Bartenura · בַּרְטְנוּרָא
Comentário à Mishná, Shekalim 8:8
הַמַּקְדִּישׁ שְׁקָלִים וּבִכּוּרִים. דְּאֵין נוֹהֲגִים אֶלָּא בִּפְנֵי הַבַּיִת, אִם הִפְרִישָׁן שֶׁלֹּא בִּפְנֵי הַבַּיִת, קַדְשֵׁי. בִּכּוּרִים קֹדֶשׁ אֵינָן קֹדֶשׁ. כֵּיוָן דִּבְהֶדְיָא כְּתִיב בְּהוּ (שמות כג) תָּבִיא בֵּית ה' אֱלֹהֶיךָ, אֲפִלּוּ הִפְרִישָׁן בְּדִיעֲבַד לֹא קַדְשֵׁי, וְאֵין שֵׁם בִּכּוּרִים חָל עֲלֵיהֶן.

"Quem consagra shekalim e bikurim" — como essas mitsvot só vigoram com o Templo de pé, se alguém as separar quando o Templo já não existe, ainda assim se tornam consagradas por sua própria declaração. "'Bikurim são consagrados' — não são consagrados" — porque está explicitamente escrito a respeito deles "trarás à casa do Senhor teu Deus" (Shemot 23): mesmo que sejam separados depois do fato, sem o Templo já não se consagram, e o próprio nome de bikurim não recai mais sobre eles, encerrando o tratado com a distinção mais precisa possível entre o que persiste e o que se extingue.

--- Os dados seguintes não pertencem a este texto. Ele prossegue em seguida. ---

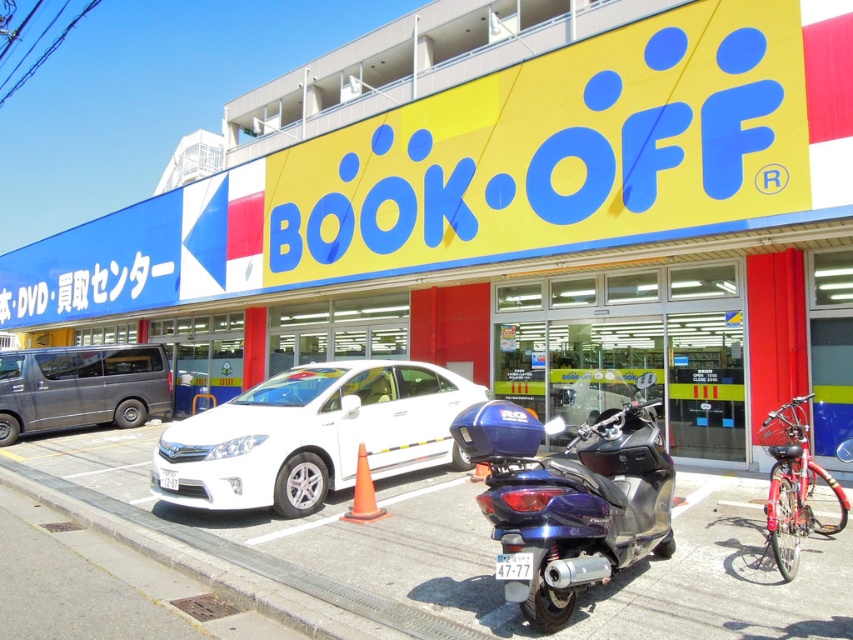 You are a customer arriving at the Book Off store and see a white glossy sedan at center and a metallic blue scooter at center. Which vehicle is positioned closer to the right side of the entrance?

The metallic blue scooter at center is closer to the right side of the entrance because the white glossy sedan at center is to the left of it.

You are a delivery driver who needs to park your truck next to the Book Off store. The parking spot available is only 5 meters long. The truck requires a minimum of 6 meters to park safely. You see the white glossy sedan at center and the silver metallic van at left. Which vehicle can you use as a reference to estimate if the parking spot is long enough for your truck?

The white glossy sedan at center is smaller than the silver metallic van at left. Since the parking spot is 5 meters long and the truck needs 6 meters, neither vehicle would be a good reference because even the larger silver metallic van at left is shorter than the required space. However, if you must choose, the silver metallic van at left is closer in size to the needed length but still insufficient.

You are a delivery driver who needs to park your 2.5 meter wide van. You see a silver metallic van at left and an orange matte cone at center. Which parking spot can accommodate your van based on their widths?

The silver metallic van at left has a larger width than the orange matte cone at center, so the parking spot where the silver metallic van at left is parked can accommodate your 2.5 meter wide van since it is wider than the cone, which might indicate the minimum width required. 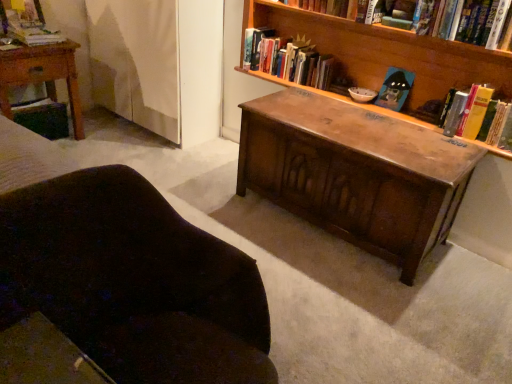 Question: Is wooden bookshelf at upper center, which is the 2th book in left-to-right order, oriented towards wooden bookcase at center?

Choices:
 (A) no
 (B) yes

Answer: (B)

Question: Is wooden bookshelf at upper center, positioned as the 5th book in right-to-left order, further to camera compared to wooden bookcase at center?

Choices:
 (A) no
 (B) yes

Answer: (B)

Question: Does wooden bookshelf at upper center, which is the 2th book in left-to-right order, appear on the right side of wooden bookcase at center?

Choices:
 (A) no
 (B) yes

Answer: (A)

Question: Is the depth of wooden bookshelf at upper center, positioned as the 5th book in right-to-left order, less than that of wooden bookcase at center?

Choices:
 (A) yes
 (B) no

Answer: (B)

Question: Considering the relative sizes of wooden bookshelf at upper center, positioned as the 5th book in right-to-left order, and wooden bookcase at center in the image provided, is wooden bookshelf at upper center, positioned as the 5th book in right-to-left order, smaller than wooden bookcase at center?

Choices:
 (A) no
 (B) yes

Answer: (B)

Question: From the image's perspective, is wooden bookshelf at upper center, positioned as the 5th book in right-to-left order, over wooden bookcase at center?

Choices:
 (A) yes
 (B) no

Answer: (A)

Question: Considering the relative positions of wooden nightstand at left and hardcover book at upper center, the third book from the left, in the image provided, is wooden nightstand at left in front of hardcover book at upper center, the third book from the left,?

Choices:
 (A) yes
 (B) no

Answer: (B)

Question: Does wooden nightstand at left have a larger size compared to hardcover book at upper center, which ranks as the fourth book in right-to-left order?

Choices:
 (A) no
 (B) yes

Answer: (B)

Question: Considering the relative sizes of wooden nightstand at left and hardcover book at upper center, the third book from the left, in the image provided, is wooden nightstand at left smaller than hardcover book at upper center, the third book from the left,?

Choices:
 (A) no
 (B) yes

Answer: (A)

Question: Does wooden nightstand at left have a greater height compared to hardcover book at upper center, the third book from the left?

Choices:
 (A) yes
 (B) no

Answer: (A)

Question: Is wooden nightstand at left far from hardcover book at upper center, the third book from the left?

Choices:
 (A) yes
 (B) no

Answer: (A)

Question: From a real-world perspective, is wooden nightstand at left physically below hardcover book at upper center, the third book from the left?

Choices:
 (A) yes
 (B) no

Answer: (A)

Question: Is yellow paperback book at right, the first book when ordered from right to left, located outside yellow hardcover book at right, which is counted as the second book, starting from the right?

Choices:
 (A) yes
 (B) no

Answer: (A) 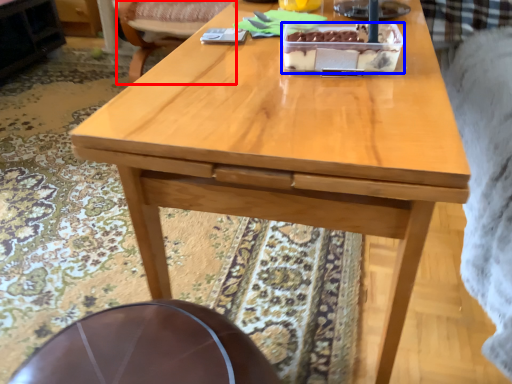 Question: Among these objects, which one is nearest to the camera, chair (highlighted by a red box) or cake (highlighted by a blue box)?

Choices:
 (A) chair
 (B) cake

Answer: (B) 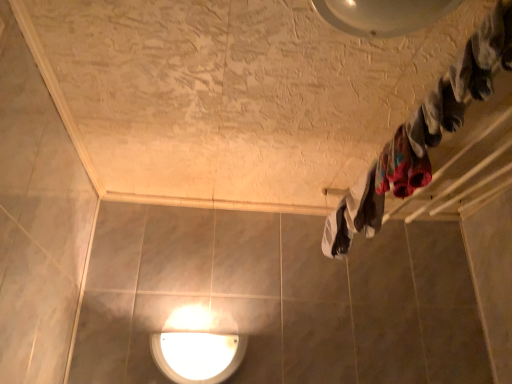 Question: Is white fabric at center, which ranks as the 2th clothing in front-to-back order, shorter than white glossy light fixture at center?

Choices:
 (A) yes
 (B) no

Answer: (A)

Question: Is white fabric at center, the 1th clothing positioned from the back, in front of white glossy light fixture at center?

Choices:
 (A) no
 (B) yes

Answer: (B)

Question: Is white fabric at center, the 1th clothing positioned from the back, located outside white glossy light fixture at center?

Choices:
 (A) yes
 (B) no

Answer: (A)

Question: Considering the relative sizes of white fabric at center, the 1th clothing positioned from the back, and white glossy light fixture at center in the image provided, is white fabric at center, the 1th clothing positioned from the back, smaller than white glossy light fixture at center?

Choices:
 (A) yes
 (B) no

Answer: (B)

Question: Could you tell me if white fabric at center, which ranks as the 2th clothing in front-to-back order, is facing white glossy light fixture at center?

Choices:
 (A) no
 (B) yes

Answer: (A)

Question: Is multicolored fabric at upper right, the 2th clothing viewed from the back, taller or shorter than white glossy light fixture at center?

Choices:
 (A) tall
 (B) short

Answer: (B)

Question: Do you think multicolored fabric at upper right, which appears as the first clothing when viewed from the front, is within white glossy light fixture at center, or outside of it?

Choices:
 (A) inside
 (B) outside

Answer: (B)

Question: Is point (382, 152) positioned closer to the camera than point (177, 340)?

Choices:
 (A) farther
 (B) closer

Answer: (B)

Question: Is multicolored fabric at upper right, which appears as the first clothing when viewed from the front, wider or thinner than white glossy light fixture at center?

Choices:
 (A) thin
 (B) wide

Answer: (B)

Question: Choose the correct answer: Is multicolored fabric at upper right, which appears as the first clothing when viewed from the front, inside white fabric at center, the 1th clothing positioned from the back, or outside it?

Choices:
 (A) inside
 (B) outside

Answer: (B)

Question: Looking at the image, does multicolored fabric at upper right, the 2th clothing viewed from the back, seem bigger or smaller compared to white fabric at center, the 1th clothing positioned from the back?

Choices:
 (A) big
 (B) small

Answer: (B)

Question: Does point 418,163 appear closer or farther from the camera than point 347,241?

Choices:
 (A) closer
 (B) farther

Answer: (A)

Question: Is multicolored fabric at upper right, which appears as the first clothing when viewed from the front, wider or thinner than white fabric at center, which ranks as the 2th clothing in front-to-back order?

Choices:
 (A) wide
 (B) thin

Answer: (B)

Question: Is white glossy light fixture at center wider or thinner than multicolored fabric at upper right, which appears as the first clothing when viewed from the front?

Choices:
 (A) thin
 (B) wide

Answer: (A)

Question: From a real-world perspective, is white glossy light fixture at center above or below multicolored fabric at upper right, which appears as the first clothing when viewed from the front?

Choices:
 (A) below
 (B) above

Answer: (A) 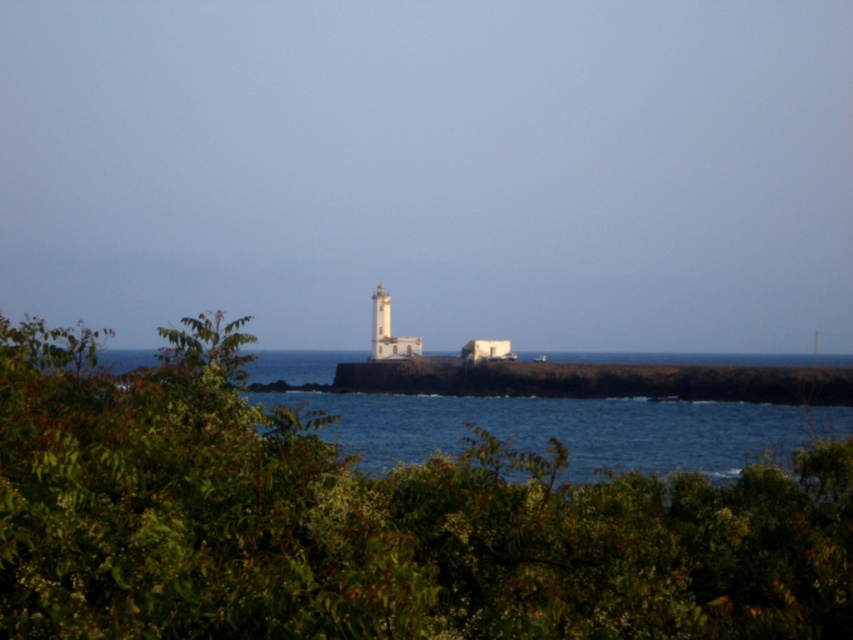 Is blue water at center to the left of white stone wall at center from the viewer's perspective?

In fact, blue water at center is to the right of white stone wall at center.

What do you see at coordinates (546, 422) in the screenshot?
I see `blue water at center` at bounding box center [546, 422].

Where is `blue water at center`? The width and height of the screenshot is (853, 640). blue water at center is located at coordinates (546, 422).

Is green leafy shrub at center positioned at the back of white stone wall at center?

No, green leafy shrub at center is in front of white stone wall at center.

Is point (57, 332) less distant than point (341, 372)?

Yes, point (57, 332) is closer to viewer.

Image resolution: width=853 pixels, height=640 pixels. What are the coordinates of `green leafy shrub at center` in the screenshot? It's located at (370, 522).

Based on the photo, does green leafy shrub at center appear over white concrete lighthouse at center?

No, green leafy shrub at center is not above white concrete lighthouse at center.

What do you see at coordinates (370, 522) in the screenshot? The image size is (853, 640). I see `green leafy shrub at center` at bounding box center [370, 522].

Which is in front, point (512, 488) or point (405, 353)?

Positioned in front is point (512, 488).

In order to click on green leafy shrub at center in this screenshot , I will do `click(370, 522)`. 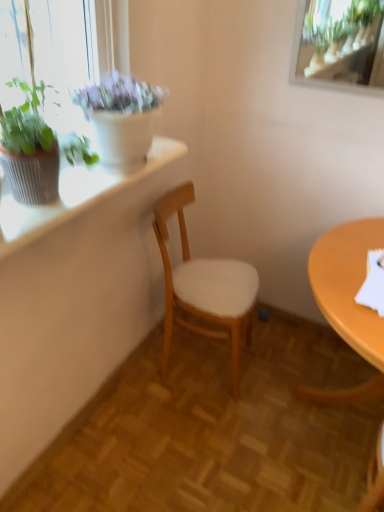 Question: From a real-world perspective, does green leafy plant at upper left, placed as the 1th houseplant when sorted from front to back, stand above white woven wood chair at center?

Choices:
 (A) no
 (B) yes

Answer: (B)

Question: Is green leafy plant at upper left, which is counted as the 2th houseplant, starting from the back, smaller than white woven wood chair at center?

Choices:
 (A) no
 (B) yes

Answer: (B)

Question: Can you confirm if green leafy plant at upper left, which is counted as the 2th houseplant, starting from the back, is bigger than white woven wood chair at center?

Choices:
 (A) yes
 (B) no

Answer: (B)

Question: From the image's perspective, is green leafy plant at upper left, which is counted as the 2th houseplant, starting from the back, beneath white woven wood chair at center?

Choices:
 (A) no
 (B) yes

Answer: (A)

Question: Considering the relative sizes of green leafy plant at upper left, placed as the 1th houseplant when sorted from front to back, and white woven wood chair at center in the image provided, is green leafy plant at upper left, placed as the 1th houseplant when sorted from front to back, wider than white woven wood chair at center?

Choices:
 (A) yes
 (B) no

Answer: (B)

Question: From the image's perspective, is matte white pot at upper left, the 2th houseplant in the front-to-back sequence, above or below white woven wood chair at center?

Choices:
 (A) below
 (B) above

Answer: (B)

Question: In the image, is matte white pot at upper left, the 1th houseplant in the back-to-front sequence, positioned in front of or behind white woven wood chair at center?

Choices:
 (A) front
 (B) behind

Answer: (A)

Question: Is matte white pot at upper left, the 2th houseplant in the front-to-back sequence, taller or shorter than white woven wood chair at center?

Choices:
 (A) tall
 (B) short

Answer: (B)

Question: Does point (129, 161) appear closer or farther from the camera than point (200, 274)?

Choices:
 (A) closer
 (B) farther

Answer: (A)

Question: Is textured white window sill at upper left to the left or to the right of green leafy plant at upper left, placed as the 1th houseplant when sorted from front to back, in the image?

Choices:
 (A) right
 (B) left

Answer: (A)

Question: Is textured white window sill at upper left taller or shorter than green leafy plant at upper left, placed as the 1th houseplant when sorted from front to back?

Choices:
 (A) short
 (B) tall

Answer: (A)

Question: In terms of size, does textured white window sill at upper left appear bigger or smaller than green leafy plant at upper left, placed as the 1th houseplant when sorted from front to back?

Choices:
 (A) big
 (B) small

Answer: (B)

Question: From the image's perspective, is textured white window sill at upper left above or below green leafy plant at upper left, placed as the 1th houseplant when sorted from front to back?

Choices:
 (A) below
 (B) above

Answer: (A)

Question: In the image, is matte white pot at upper left, the 2th houseplant in the front-to-back sequence, positioned in front of or behind green leafy plant at upper left, which is counted as the 2th houseplant, starting from the back?

Choices:
 (A) front
 (B) behind

Answer: (B)

Question: Is matte white pot at upper left, the 2th houseplant in the front-to-back sequence, inside or outside of green leafy plant at upper left, placed as the 1th houseplant when sorted from front to back?

Choices:
 (A) outside
 (B) inside

Answer: (A) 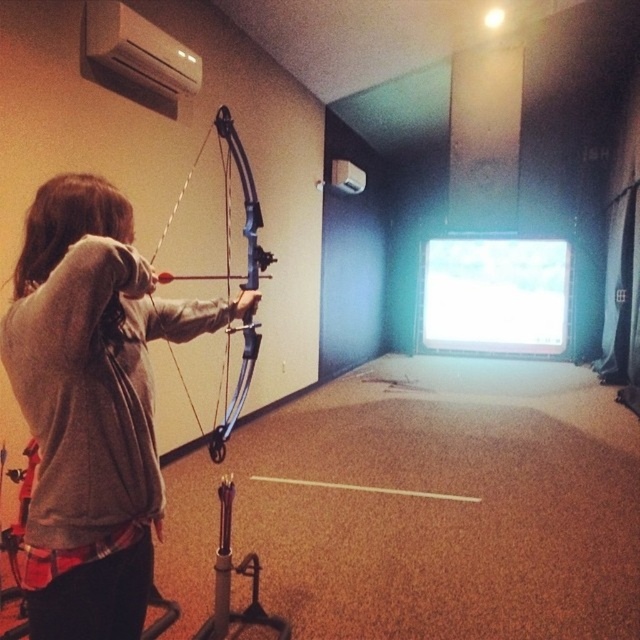 Question: Observing the image, what is the correct spatial positioning of matte gray hoodie at left in reference to blue matte bow at center?

Choices:
 (A) above
 (B) below

Answer: (B)

Question: Which point is farther to the camera?

Choices:
 (A) coord(115,252)
 (B) coord(230,154)

Answer: (B)

Question: Can you confirm if matte gray hoodie at left is positioned to the left of blue matte bow at center?

Choices:
 (A) no
 (B) yes

Answer: (B)

Question: Does matte gray hoodie at left appear on the right side of blue matte bow at center?

Choices:
 (A) yes
 (B) no

Answer: (B) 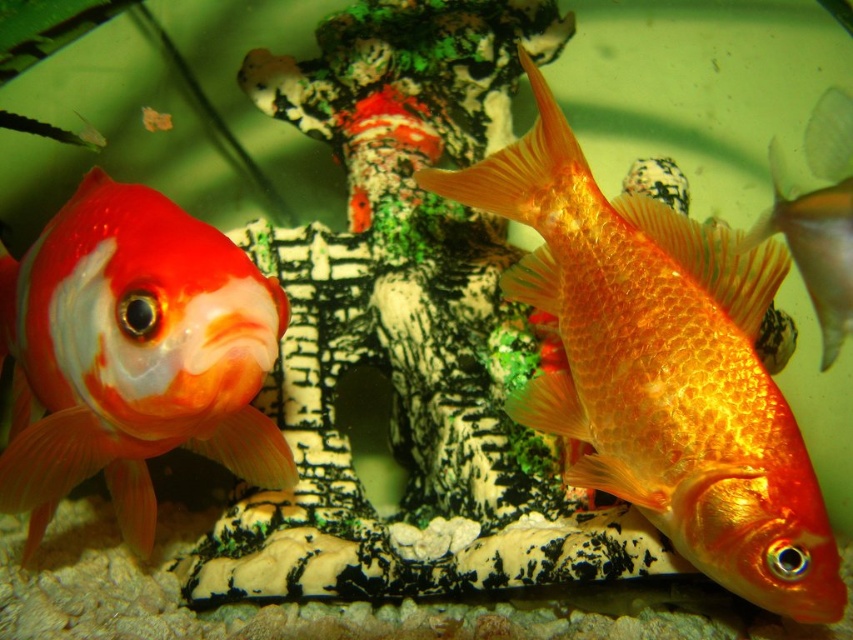 Can you confirm if shiny orange fish at center is positioned below shiny orange goldfish at left?

Actually, shiny orange fish at center is above shiny orange goldfish at left.

Does shiny orange fish at center appear on the left side of shiny orange goldfish at left?

In fact, shiny orange fish at center is to the right of shiny orange goldfish at left.

Is point (570, 148) farther from viewer compared to point (167, 337)?

Yes, point (570, 148) is behind point (167, 337).

The height and width of the screenshot is (640, 853). I want to click on shiny orange fish at center, so click(660, 368).

Between shiny orange fish at center and shiny orange fish at right, which one is positioned higher?

shiny orange fish at right is higher up.

Can you confirm if shiny orange fish at center is shorter than shiny orange fish at right?

Incorrect, shiny orange fish at center's height does not fall short of shiny orange fish at right's.

Who is more forward, (x=772, y=396) or (x=780, y=164)?

Point (x=772, y=396)

Where is `shiny orange fish at center`? The width and height of the screenshot is (853, 640). shiny orange fish at center is located at coordinates (660, 368).

Is shiny orange goldfish at left to the left of shiny orange fish at right from the viewer's perspective?

Yes, shiny orange goldfish at left is to the left of shiny orange fish at right.

Can you confirm if shiny orange goldfish at left is positioned above shiny orange fish at right?

Incorrect, shiny orange goldfish at left is not positioned above shiny orange fish at right.

This screenshot has height=640, width=853. I want to click on shiny orange goldfish at left, so click(x=132, y=355).

Find the location of a particular element. shiny orange goldfish at left is located at coordinates (132, 355). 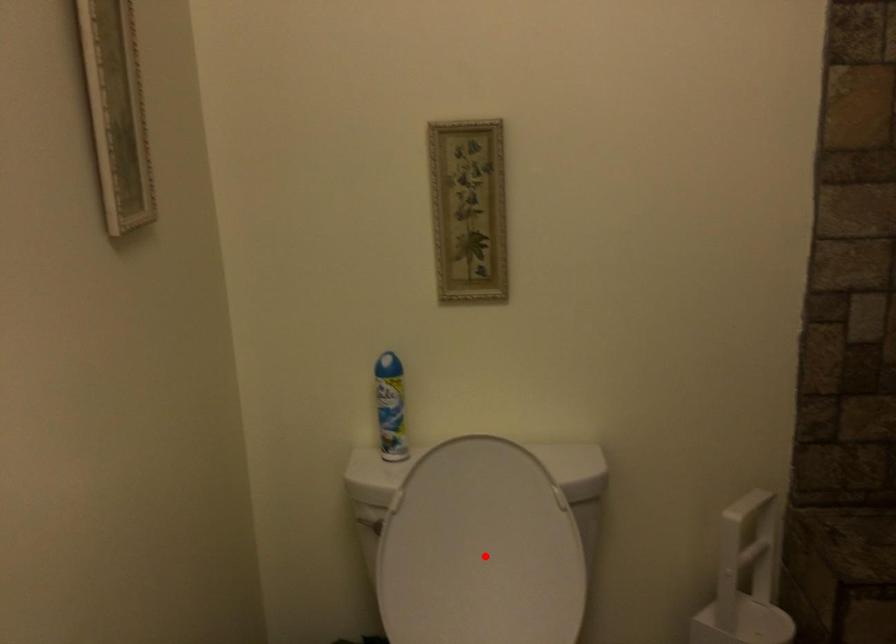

Massechet Shekalim não possui Guemará no Talmud Bavli — este tratado só tem Guemará no Talmud Yerushalmi, restando no Bavli apenas a Mishná e a Tosefta. Por isso, o comentário de Rashi foi omitido em todas as mishnayot deste tratado.
סְלִיק מַסֶּכְתָּא דִּשְׁקָלִים
Aqui se conclui Massechet Shekalim — o quarto tratado de Seder Moed, dedicado à coleta anual do machatzit hashekel e seu uso no financiamento das ofertas públicas do Templo. O Perek Chet, último do tratado, com oito mishnayot, tratou da pureza presumida de objetos e fluidos achados em Jerusalém — a saliva nas ruas, os utensílios a caminho do mikveh, a faca de abate perto de Pêssach (8:1–8:3) — depois voltou-se ao parochet, o grande véu do Templo, seu procedimento de purificação e suas medidas e confecção monumentais (8:4–8:5), e fechou com a disputa entre Beit Shamai e Beit Hilel, Rabi Eliezer e Rabi Akiva sobre o local de queima de carne sagrada contaminada, culminando nesta última mishná sobre a colocação dos membros de cada tipo de holocausto e a distinção final entre as mitsvot que cessam sem o Templo e as que permanecem.

Massechet Shekalim percorreu, ao longo de seus oito capítulos e cinquenta e duas mishnayot, todo o ciclo anual da coleta do meio-shekel: os anúncios de um e quinze de Adar, as mesas de câmbio e a medida do kalbon (Perek Alef); a conversão de shekalim em darconos, os shofarot de coleta e os destinos do dinheiro excedente (Perek Bet); os três momentos anuais da teruma da câmara e a integridade exigida do tesoureiro (Perek Guimel); os destinos de cada tipo de excedente do Templo, o maior perek do tratado (Perek Dalet); os quinze cargos permanentes de administração do Templo e as câmaras de caridade discretas (Perek Hei); os treze shofarot, mesas e prostrações, e os votos de lenha, incenso e ouro (Perek Vav); as regras de dinheiro e objetos de origem duvidosa e os sete decretos de Beit Din (Perek Zayin); e, por fim, este último perek, sobre a pureza de objetos achados em Jerusalém, o véu do Templo e o limite entre o que depende do Templo e o que não depende. Por não possuir Guemará no Talmud Bavli — apenas no Talmud Yerushalmi —, cada mishná deste tratado reuniu o Rambam (Perush HaMishná) e o Bartenura, sem o comentário de Rashi, que pressupõe a Guemará babilônica ausente aqui.

Com o encerramento deste tratado, o estudo da Mishná prossegue para os demais tratados de Seder Moed: Yoma, Sucá, Beitzá, Rosh Hashaná, Taanit, Megilá, Moed Katan e Chagigá, cada um dedicado a uma festividade ou aspecto do calendário sagrado judaico, somando-se aos tratados já concluídos de Shabat, Eruvin, Pessachim e agora Shekalim.